%%

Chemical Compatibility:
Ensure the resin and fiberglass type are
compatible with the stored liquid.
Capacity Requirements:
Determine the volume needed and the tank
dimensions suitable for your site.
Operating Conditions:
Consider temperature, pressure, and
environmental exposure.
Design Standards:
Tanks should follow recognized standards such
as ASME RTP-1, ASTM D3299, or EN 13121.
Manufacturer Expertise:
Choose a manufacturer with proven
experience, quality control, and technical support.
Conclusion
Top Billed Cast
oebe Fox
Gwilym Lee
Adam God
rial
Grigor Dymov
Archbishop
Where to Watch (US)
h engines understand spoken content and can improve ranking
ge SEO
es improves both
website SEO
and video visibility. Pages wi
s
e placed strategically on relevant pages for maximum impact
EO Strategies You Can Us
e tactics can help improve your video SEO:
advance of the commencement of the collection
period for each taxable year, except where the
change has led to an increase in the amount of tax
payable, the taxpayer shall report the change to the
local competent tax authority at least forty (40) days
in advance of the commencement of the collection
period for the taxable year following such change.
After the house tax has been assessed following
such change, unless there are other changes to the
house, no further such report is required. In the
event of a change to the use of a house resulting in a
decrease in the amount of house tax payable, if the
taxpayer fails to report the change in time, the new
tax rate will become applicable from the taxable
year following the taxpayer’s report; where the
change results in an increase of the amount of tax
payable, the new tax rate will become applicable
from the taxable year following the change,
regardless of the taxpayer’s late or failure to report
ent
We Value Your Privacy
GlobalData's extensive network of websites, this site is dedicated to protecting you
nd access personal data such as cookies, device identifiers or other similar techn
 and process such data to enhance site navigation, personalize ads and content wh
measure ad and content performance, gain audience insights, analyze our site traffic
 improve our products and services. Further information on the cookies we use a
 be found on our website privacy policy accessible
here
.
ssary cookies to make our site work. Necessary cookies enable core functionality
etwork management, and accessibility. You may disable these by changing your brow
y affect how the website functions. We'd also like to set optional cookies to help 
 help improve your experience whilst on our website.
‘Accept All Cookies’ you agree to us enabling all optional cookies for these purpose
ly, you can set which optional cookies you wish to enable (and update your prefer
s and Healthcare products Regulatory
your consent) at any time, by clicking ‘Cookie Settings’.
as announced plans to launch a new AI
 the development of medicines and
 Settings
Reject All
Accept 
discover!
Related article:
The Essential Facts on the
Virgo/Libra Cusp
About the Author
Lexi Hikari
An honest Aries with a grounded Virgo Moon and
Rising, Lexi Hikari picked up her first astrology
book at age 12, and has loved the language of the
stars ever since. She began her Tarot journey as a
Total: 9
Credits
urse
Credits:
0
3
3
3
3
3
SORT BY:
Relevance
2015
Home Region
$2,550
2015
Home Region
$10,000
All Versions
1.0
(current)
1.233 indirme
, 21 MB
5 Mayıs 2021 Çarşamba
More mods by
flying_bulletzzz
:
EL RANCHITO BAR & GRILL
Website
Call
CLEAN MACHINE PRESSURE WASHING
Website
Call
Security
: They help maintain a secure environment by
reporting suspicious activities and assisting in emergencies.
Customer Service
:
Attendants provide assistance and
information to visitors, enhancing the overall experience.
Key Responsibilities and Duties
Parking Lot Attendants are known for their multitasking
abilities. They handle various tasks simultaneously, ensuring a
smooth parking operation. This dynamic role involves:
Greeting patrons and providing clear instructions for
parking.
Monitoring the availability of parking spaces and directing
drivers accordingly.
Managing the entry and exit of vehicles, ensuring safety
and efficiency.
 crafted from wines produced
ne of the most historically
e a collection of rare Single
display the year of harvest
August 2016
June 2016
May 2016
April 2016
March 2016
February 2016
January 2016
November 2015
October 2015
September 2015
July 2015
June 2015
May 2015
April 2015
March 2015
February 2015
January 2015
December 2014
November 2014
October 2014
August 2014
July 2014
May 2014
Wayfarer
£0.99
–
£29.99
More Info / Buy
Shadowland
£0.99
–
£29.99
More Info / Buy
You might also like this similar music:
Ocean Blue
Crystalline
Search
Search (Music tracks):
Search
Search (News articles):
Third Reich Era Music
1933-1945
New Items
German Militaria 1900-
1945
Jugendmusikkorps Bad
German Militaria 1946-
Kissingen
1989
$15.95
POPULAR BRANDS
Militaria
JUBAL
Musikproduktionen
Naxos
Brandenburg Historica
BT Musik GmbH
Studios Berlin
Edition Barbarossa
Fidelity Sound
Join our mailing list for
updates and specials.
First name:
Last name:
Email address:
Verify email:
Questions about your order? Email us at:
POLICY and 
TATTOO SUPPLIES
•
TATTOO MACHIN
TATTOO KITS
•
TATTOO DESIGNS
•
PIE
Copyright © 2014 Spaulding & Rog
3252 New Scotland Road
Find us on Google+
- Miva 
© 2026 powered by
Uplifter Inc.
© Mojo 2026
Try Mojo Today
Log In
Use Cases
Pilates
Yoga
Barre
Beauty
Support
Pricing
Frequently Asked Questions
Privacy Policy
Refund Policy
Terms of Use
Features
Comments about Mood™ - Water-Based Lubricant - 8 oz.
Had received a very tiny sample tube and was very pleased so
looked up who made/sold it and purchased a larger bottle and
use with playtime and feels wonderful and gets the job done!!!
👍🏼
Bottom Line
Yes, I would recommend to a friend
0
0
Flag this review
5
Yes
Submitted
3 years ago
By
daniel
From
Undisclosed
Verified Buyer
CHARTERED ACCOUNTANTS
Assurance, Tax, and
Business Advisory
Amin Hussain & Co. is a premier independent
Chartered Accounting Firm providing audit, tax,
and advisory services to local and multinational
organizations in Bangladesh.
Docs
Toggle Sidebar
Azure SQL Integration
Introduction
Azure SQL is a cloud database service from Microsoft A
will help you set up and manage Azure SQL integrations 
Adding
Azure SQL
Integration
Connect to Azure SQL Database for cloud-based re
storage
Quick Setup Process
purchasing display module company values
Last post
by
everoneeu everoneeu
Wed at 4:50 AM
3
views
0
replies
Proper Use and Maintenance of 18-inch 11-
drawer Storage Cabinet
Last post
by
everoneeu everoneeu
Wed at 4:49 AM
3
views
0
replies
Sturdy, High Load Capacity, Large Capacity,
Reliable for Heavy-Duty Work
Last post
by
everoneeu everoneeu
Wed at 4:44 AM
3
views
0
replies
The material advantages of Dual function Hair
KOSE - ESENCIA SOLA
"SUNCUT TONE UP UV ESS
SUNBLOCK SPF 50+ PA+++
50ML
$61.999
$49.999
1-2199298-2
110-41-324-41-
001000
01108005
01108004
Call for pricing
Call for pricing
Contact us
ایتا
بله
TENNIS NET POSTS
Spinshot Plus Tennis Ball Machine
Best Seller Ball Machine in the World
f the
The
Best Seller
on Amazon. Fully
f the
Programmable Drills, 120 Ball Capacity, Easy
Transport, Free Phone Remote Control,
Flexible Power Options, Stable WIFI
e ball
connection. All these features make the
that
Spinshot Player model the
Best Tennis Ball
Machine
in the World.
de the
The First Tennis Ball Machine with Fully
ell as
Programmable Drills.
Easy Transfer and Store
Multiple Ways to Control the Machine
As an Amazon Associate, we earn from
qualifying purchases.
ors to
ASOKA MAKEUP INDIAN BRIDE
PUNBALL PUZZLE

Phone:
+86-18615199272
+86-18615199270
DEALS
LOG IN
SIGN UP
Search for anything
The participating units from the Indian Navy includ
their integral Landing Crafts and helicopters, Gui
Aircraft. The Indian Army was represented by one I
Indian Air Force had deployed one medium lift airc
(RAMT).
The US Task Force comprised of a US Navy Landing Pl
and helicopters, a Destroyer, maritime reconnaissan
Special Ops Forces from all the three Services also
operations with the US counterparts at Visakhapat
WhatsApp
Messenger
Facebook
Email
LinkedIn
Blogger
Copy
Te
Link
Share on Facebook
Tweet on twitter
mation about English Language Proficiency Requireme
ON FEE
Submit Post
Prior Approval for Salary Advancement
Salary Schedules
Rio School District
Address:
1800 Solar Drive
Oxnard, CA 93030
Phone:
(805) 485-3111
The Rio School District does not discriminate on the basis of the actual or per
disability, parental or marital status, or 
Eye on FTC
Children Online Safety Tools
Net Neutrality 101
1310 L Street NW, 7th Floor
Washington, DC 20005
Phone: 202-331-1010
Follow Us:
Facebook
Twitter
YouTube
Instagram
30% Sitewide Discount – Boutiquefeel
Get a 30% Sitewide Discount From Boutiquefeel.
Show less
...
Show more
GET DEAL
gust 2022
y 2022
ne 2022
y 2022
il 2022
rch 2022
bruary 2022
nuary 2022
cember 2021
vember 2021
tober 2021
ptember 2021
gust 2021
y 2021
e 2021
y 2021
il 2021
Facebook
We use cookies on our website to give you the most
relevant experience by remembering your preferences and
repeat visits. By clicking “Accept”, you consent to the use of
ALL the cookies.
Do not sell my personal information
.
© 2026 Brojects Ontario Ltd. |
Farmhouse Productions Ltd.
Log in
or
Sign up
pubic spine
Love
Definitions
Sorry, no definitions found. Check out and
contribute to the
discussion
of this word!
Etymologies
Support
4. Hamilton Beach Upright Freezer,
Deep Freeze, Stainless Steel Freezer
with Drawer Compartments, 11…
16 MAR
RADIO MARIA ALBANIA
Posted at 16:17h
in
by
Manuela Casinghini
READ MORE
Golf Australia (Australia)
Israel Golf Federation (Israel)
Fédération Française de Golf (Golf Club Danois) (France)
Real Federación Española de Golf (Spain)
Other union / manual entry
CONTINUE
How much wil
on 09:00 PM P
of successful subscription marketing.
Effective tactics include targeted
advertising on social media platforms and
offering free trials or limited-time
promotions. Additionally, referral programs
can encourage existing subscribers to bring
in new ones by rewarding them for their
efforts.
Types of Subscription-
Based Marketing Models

%%

→ TASK OBJECTIVE
Which lines of the listing contain the word "German"? Copy each of them.

→ REPLY
German Militaria 1900-
German Militaria 1946-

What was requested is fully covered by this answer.